* Description of the task: Please, could you print all the lines below exactly, leaving out the pictures?

Extracted page text data:

====

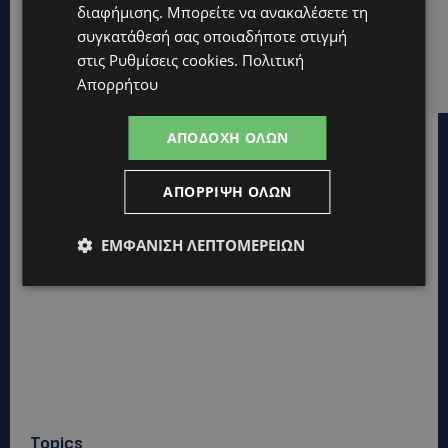
διαφήμισης
. Μπορείτε να ανακαλέσετε τη
UPDATES
συγκατάθεσή σας οποιαδήποτε στιγμή
ΛΕΜΕΣΟΣ: Μάχη για τη ζωή του δίνει 18χρονος –
στις
Ρυθμίσεις cookies
.
Πολιτική
Βρέθηκε βαριά τραυματισμένος δίπλα από το
ηλεκτρικό του ποδήλατο
Απορρήτου
ΑΠΟΔΟΧΉ ΌΛΩΝ
ΑΠΌΡΡΙΨΗ ΌΛΩΝ
ΕΜΦΆΝΙΣΗ ΛΕΠΤΟΜΕΡΕΙΏΝ
Topics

====

* Expected answer:
διαφήμισης
. Μπορείτε να ανακαλέσετε τη
UPDATES
συγκατάθεσή σας οποιαδήποτε στιγμή
ΛΕΜΕΣΟΣ: Μάχη για τη ζωή του δίνει 18χρονος –
στις
Ρυθμίσεις cookies
.
Πολιτική
Βρέθηκε βαριά τραυματισμένος δίπλα από το
ηλεκτρικό του ποδήλατο
Απορρήτου
ΑΠΟΔΟΧΉ ΌΛΩΝ
ΑΠΌΡΡΙΨΗ ΌΛΩΝ
ΕΜΦΆΝΙΣΗ ΛΕΠΤΟΜΕΡΕΙΏΝ
Topics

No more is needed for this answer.